5) The LULZ Boat Sails PBS - In May 2010, U.S. Army Private Bradley Manning was arrested under suspicion of leaking hundreds of thousands of classified State Department documents to the international whistleblower site Wikileaks. He did this by burning the files onto a CD with "Lady Gaga" written on it.

Among the files Manning leaked were a now famous video showing a U.S. helicopter strike against Iraqi civilians, another listing Wikileaks specifically as a U.S. security threat and 260,000 U.S. diplomatic cables which embarrassed ambassadors and foreign diplomats  worldwide.

During his web chats with a fellow male hacker named Adrian Lamo, Manning made several passes at Lamo and more recently, Manning's legal defense team claims that Manning had  a Facebook page under the name Breanna Manning, used to dress in women's clothes and once told a military supervisor that he struggled with gender identity disorder—all hints to Manning's possible transgender identity.

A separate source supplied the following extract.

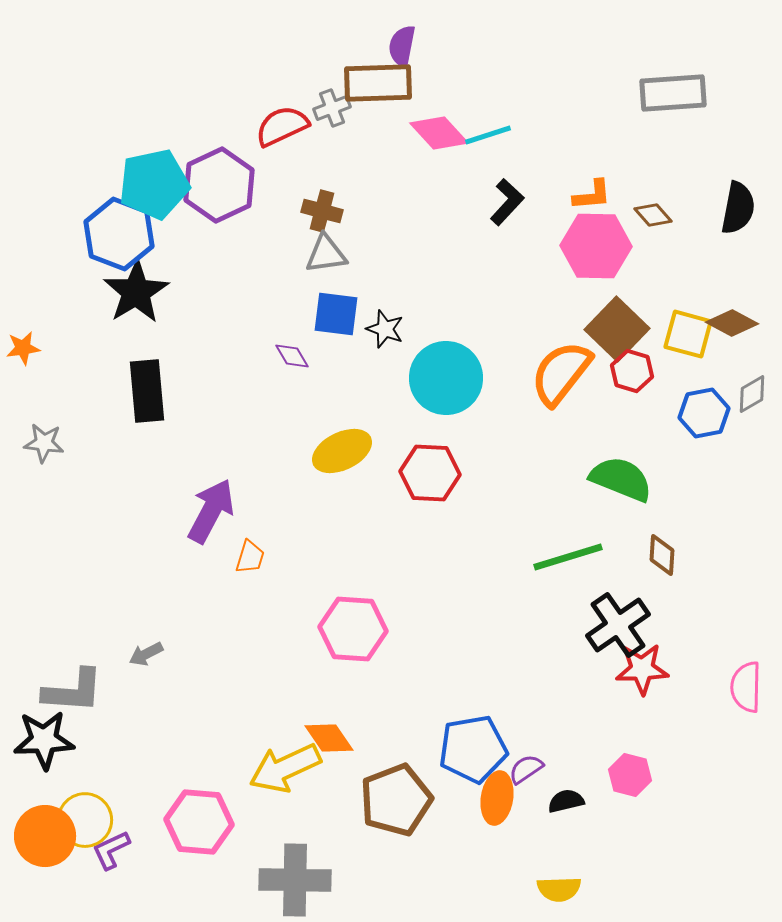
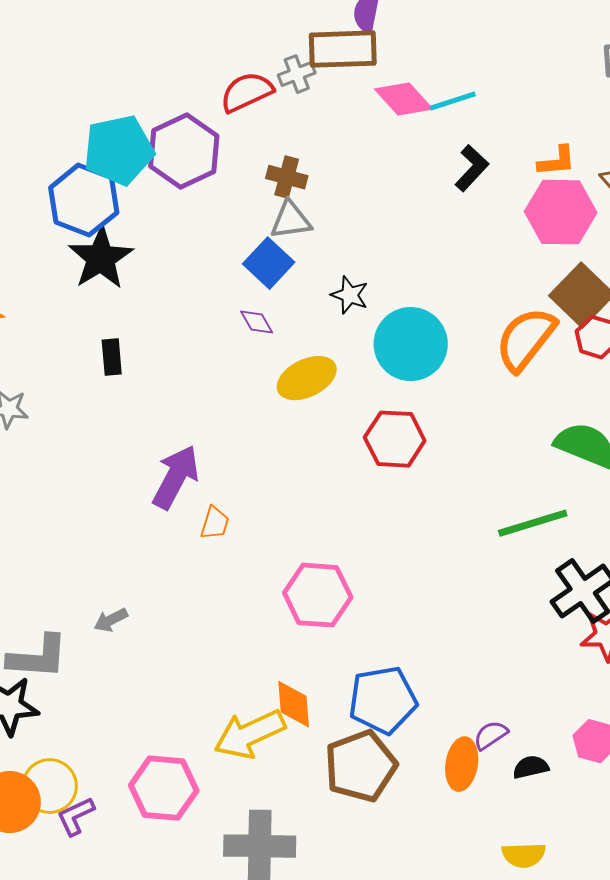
blue square: (336, 314) -> (269, 263), moved, turned 36
black rectangle: (147, 391) -> (112, 357), size x0.6
yellow ellipse: (342, 451) -> (307, 378), moved
orange diamond: (329, 738) -> (294, 704), turned 30
blue pentagon: (473, 749) -> (383, 700), moved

After his arrest, Manning languished in military solitary confinement 23 hours a day, denied the use of a toilet and shower and forced to sleep naked on his cell floor with repeated surprise interruptions every night.

Meanwhile, the Public Broadcasting Service’s news program Frontline published Manning's entire Facebook wall and aired a program about his Wikileaks involvement and subsequent incarceration.

Wikileaks founder Julian Assange said that Frontline's Bradley Manning episode was “hostile and misrepresents WikiLeaks’ views and tries to build an ‘espionage’ case against its founder, Julian Assange, and also the young soldier, Bradley Manning.”

Assange's comments inspired LulzSec—a group of computer hackers group that splintered from Anonymous after pulling off the HBGary Federal hack—hacked the website, published thousands of passwords, a fake news story about deceased rapper Tupac living in New Zealand, and a full screen graphic of their trademark stick-figure aristocrat (with his topcoat, wine glass, and monocle in place) and a rainbow-colored, Pop-Tart shaped cat known web-wide as Nyan Cat.